> _DATA EXCERPT_
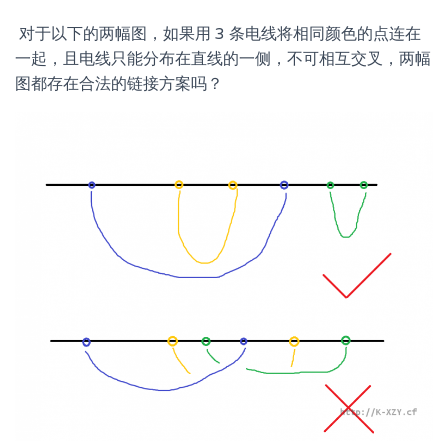
​ 对于以下的两幅图，如果用 3 条电线将相同颜色的点连在
一起，且电线只能分布在直线的一侧，不可相互交叉，两幅
图都存在合法的链接方案吗？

> _WHAT YOU HAVE TO DO_
Output the material above word for word. Leave out its images.

> _COMPLETED TASK_
​ 对于以下的两幅图，如果用 3 条电线将相同颜色的点连在
一起，且电线只能分布在直线的一侧，不可相互交叉，两幅
图都存在合法的链接方案吗？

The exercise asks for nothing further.